How to write a scraper
What are scrapers?
To be able to display and send alerts for planning applications, PlanningAlerts needs to download applications from as many councils as possible. As the vast majority of councils don't supply the data in a reusable, machine-readable format we need to write web scrapers for each local government authority.
These scrapers fetch the data from council web pages and present it in a structured format so we can load it into the PlanningAlerts database.
How can I help?
If you have some computer programming experience, you should be able to work out how to prepare a scraper for PlanningAlerts. All PlanningAlerts scrapers are hosted on our morph.io scraping platform, which takes care of all the boring bits of scraping for you (well, most of the boring bits!).
The next thing to do is to decide what council to scrape. Once you've picked one, look it up on our crowd-sourced list of councils and have a look at their published planning applications. Quickly double-check that the council isn't covered already.
Some systems for displaying development applications on council websites are widely used. For most of those we have already developed scrapers that are capable of scraping many authorities using the same system. Check whether the council you want to scrape is using one of the systems Masterview, Civica, Icon, ATDIS, Horizon, Technology One or Epathway. We don't yet have good documentation on how to recognise these different systems but that's something we want to create. Or maybe you can help?
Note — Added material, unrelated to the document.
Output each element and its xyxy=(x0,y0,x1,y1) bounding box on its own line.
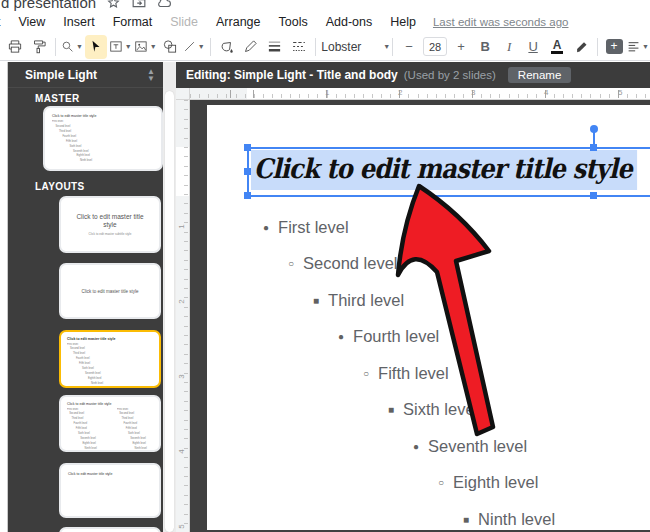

An introduction to scraping with morph.io
With morph.io, you can choose to write your scraper in Ruby, Python, PHP or Perl so there's a good chance you're already familiar an available programming language. Since all of the code is hosted on GitHub you're probably also already familiar with how to share and collaborate on your scraper code.
morph.io provides great conveniences like taking care of saving your data, running your scraper regularly, and emailing you when there's a problem.
You can find out more in the morph.io documentation.
Now it's time to scrape
The following fields are required. All development applications should have these bits of information.
The ID that the council has given the planning application. This also must be the unique key for this data set.
|address||1 Sowerby St, Goulburn, NSW||
The physical address that this application relates to. This will be geocoded so doesn't need to be a specific format but obviously the more explicit it is the more likely it will be successfully geo-coded. If the original address did not include the state (e.g. "QLD") at the end, then add it.
|description||Ground floor alterations to rear and first floor addition||
A text description of what the planning application seeks to carry out.
A URL that provides more information about the planning application.
This should be a persistent URL that preferably is specific to this particular application. In many cases councils force users to click through a license to access planning application. In this case be careful about what URL you provide. Test clicking the link in a browser that hasn't established a session with the council's site to ensure users of PlanningAlerts will be able to click the link and not be presented with an error.
The date that your scraper is collecting this data (i.e. now). Should be in ISO 8601 format.
Use the following Ruby code:
Note that there used to be a field "comment_url" above that was required. This is no longer used though you might still see it referenced in older scrapers.
The following fields are optional because not every planning authority provides them. Please do include them if data is available.
The date this application was received by council. Should be in ISO 8601 format.
The date from when public submissions can be made about this application. Should be in ISO 8601 format.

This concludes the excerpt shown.